**Task objective:** Print only the lines below from the one with "Wojsławicach – krok ku" to the one with "NIF: 515303992", both included, exactly as they stand. Leave pictures out.

Collected data:
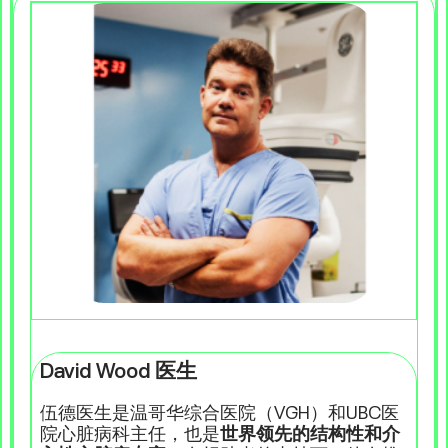
David Wood 医生
伍德医生是温哥华综合医院（VGH）和UBC医
院心脏病科主任，也是
世界领先的结构性和介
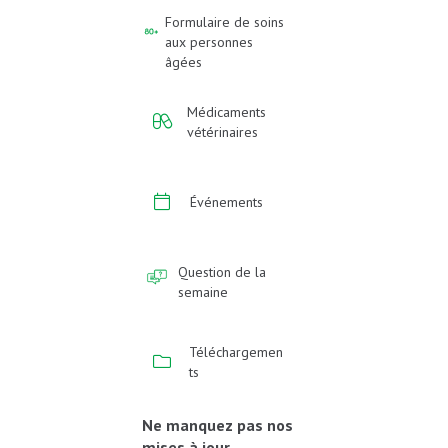
Formulaire de soins
aux personnes
âgées
Médicaments
vétérinaires
Événements
Question de la
semaine
Téléchargemen
ts
Ne manquez pas nos
mises à jour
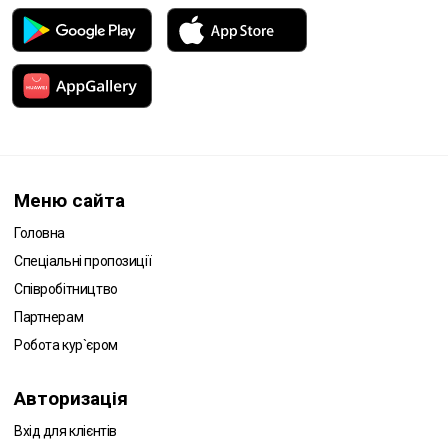
Меню сайта
Головна
Спеціальні пропозиції
Співробітництво
Партнерам
Робота кур`єром
Авторизація
Вхід для клієнтів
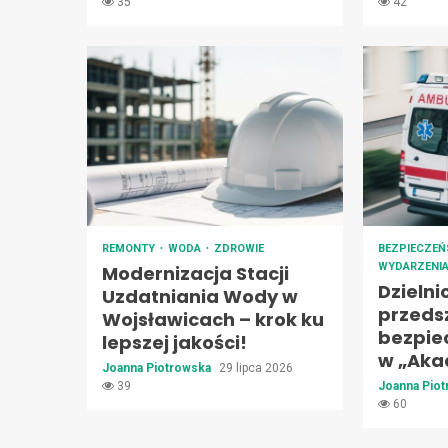
35
42
REMONTY
WODA
ZDROWIE
BEZPIECZE
WYDARZENI
Modernizacja Stacji
Dzielni
Uzdatniania Wody w
przeds
Wojsławicach – krok ku
bezpie
lepszej jakości!
w „Aka
Joanna Piotrowska
29 lipca 2026
39
Joanna Pio
60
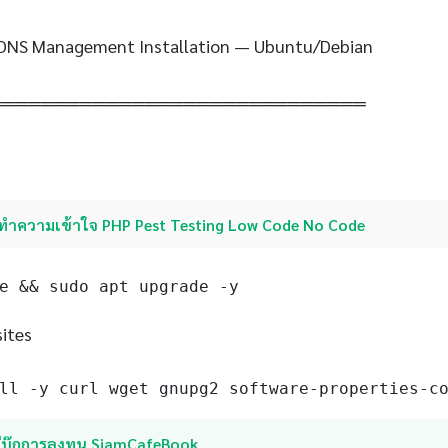
 DNS Management Installation — Ubuntu/Debian
═════════════════════════════
ทำความเข้าใจ PHP Pest Testing Low Code No Code
e && sudo apt upgrade -y
sites
ll -y curl wget gnupg2 software-properties-c
อีบุ๊กการลงทุน SiamCafeBook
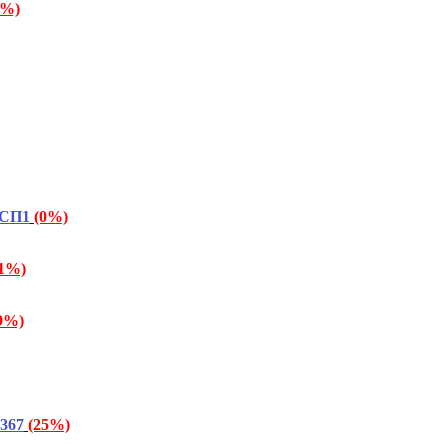
6%)
 СП1
(0%)
91%)
9%)
367
(25%)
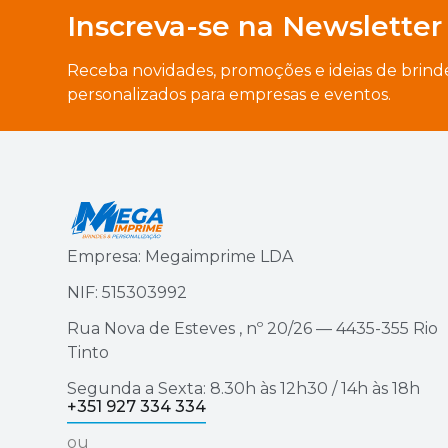
Inscreva-se na Newsletter
Receba novidades, promoções e ideias de brind
personalizados para empresas e eventos.
Empresa: Megaimprime LDA
NIF: 515303992
Rua Nova de Esteves , nº 20/26 — 4435-355 Rio
Tinto
Segunda a Sexta: 8.30h às 12h30 / 14h às 18h
+351 927 334 334
ou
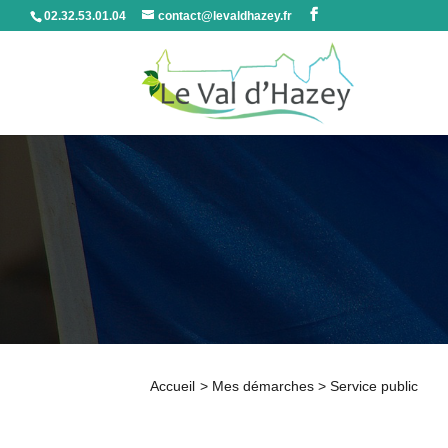
02.32.53.01.04
contact@levaldhazey.fr
Accueil
>
Mes démarches
>
Service public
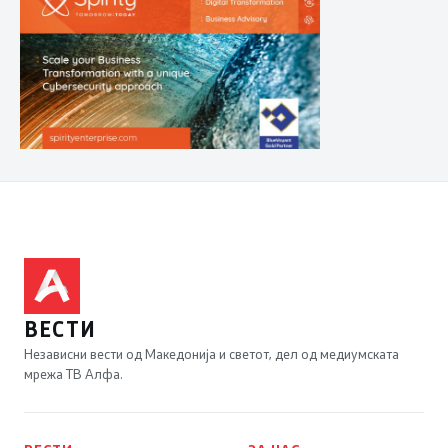
ВЕСТИ
Независни вести од Македонија и светот, дел од медиумската
мрежа ТВ Алфа.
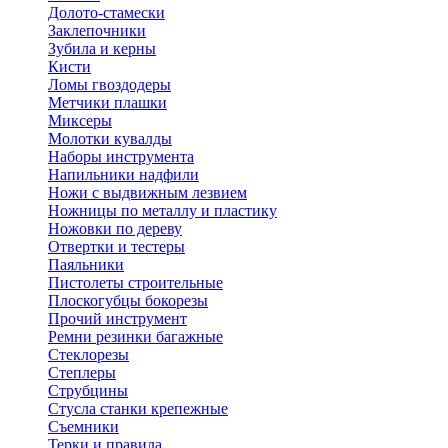
Долото-стамески
Заклепочники
Зубила и керны
Кисти
Ломы гвоздодеры
Метчики плашки
Миксеры
Молотки кувалды
Наборы инструмента
Напильники надфили
Ножи с выдвижным лезвием
Ножницы по металлу и пластику
Ножовки по дереву
Отвертки и тестеры
Паяльники
Пистолеты строительные
Плоскогубцы бокорезы
Прочий инструмент
Ремни резинки багажные
Стеклорезы
Степлеры
Струбцины
Стусла станки крепежные
Съемники
Терки и правила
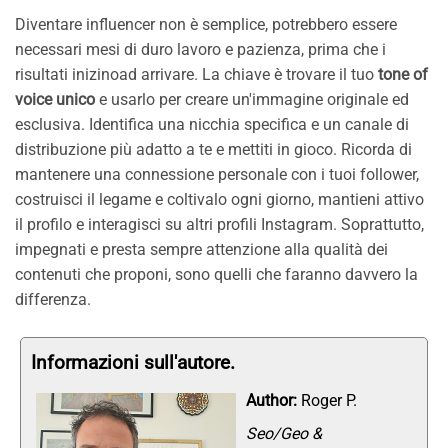
Diventare influencer non è semplice, potrebbero essere
necessari mesi di duro lavoro e pazienza, prima che i
risultati inizinoad arrivare. La chiave è trovare il tuo
tone of
voice unico
e usarlo per creare un'immagine originale ed
esclusiva. Identifica una nicchia specifica e un canale di
distribuzione più adatto a te e mettiti in gioco. Ricorda di
mantenere una connessione personale con i tuoi follower,
costruisci il legame e coltivalo ogni giorno, mantieni attivo
il profilo e interagisci su altri profili Instagram. Soprattutto,
impegnati e presta sempre attenzione alla qualità dei
contenuti che proponi, sono quelli che faranno davvero la
differenza.
Informazioni sull'autore.
Author:
Roger P.
Seo/Geo &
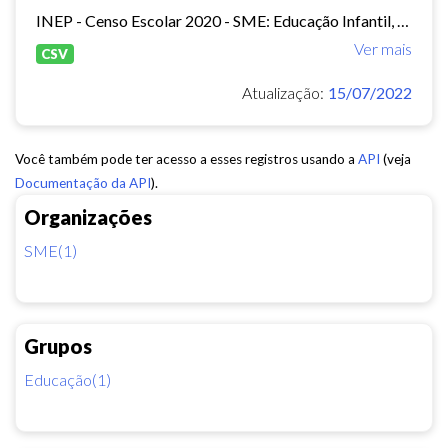
INEP - Censo Escolar 2020 - SME: Educação Infantil, Ensino Fundamental e EJA Presencial.
Ver mais
CSV
Atualização:
15/07/2022
Você também pode ter acesso a esses registros usando a
API
(veja
Documentação da API
).
Organizações
SME(1)
Grupos
Educação(1)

**Output for this exercise:**
Wojsławicach – krok ku
bezpie
lepszej jakości!
w „Aka
Joanna Piotrowska
29 lipca 2026
39
Joanna Pio
60
 DNS Management Installation — Ubuntu/Debian
═════════════════════════════
ทำความเข้าใจ PHP Pest Testing Low Code No Code
e && sudo apt upgrade -y
sites
ll -y curl wget gnupg2 software-properties-c
อีบุ๊กการลงทุน SiamCafeBook
6%)
 СП1
(0%)
91%)
9%)
367
(25%)
Inscreva-se na Newsletter
Receba novidades, promoções e ideias de brind
personalizados para empresas e eventos.
Empresa: Megaimprime LDA
NIF: 515303992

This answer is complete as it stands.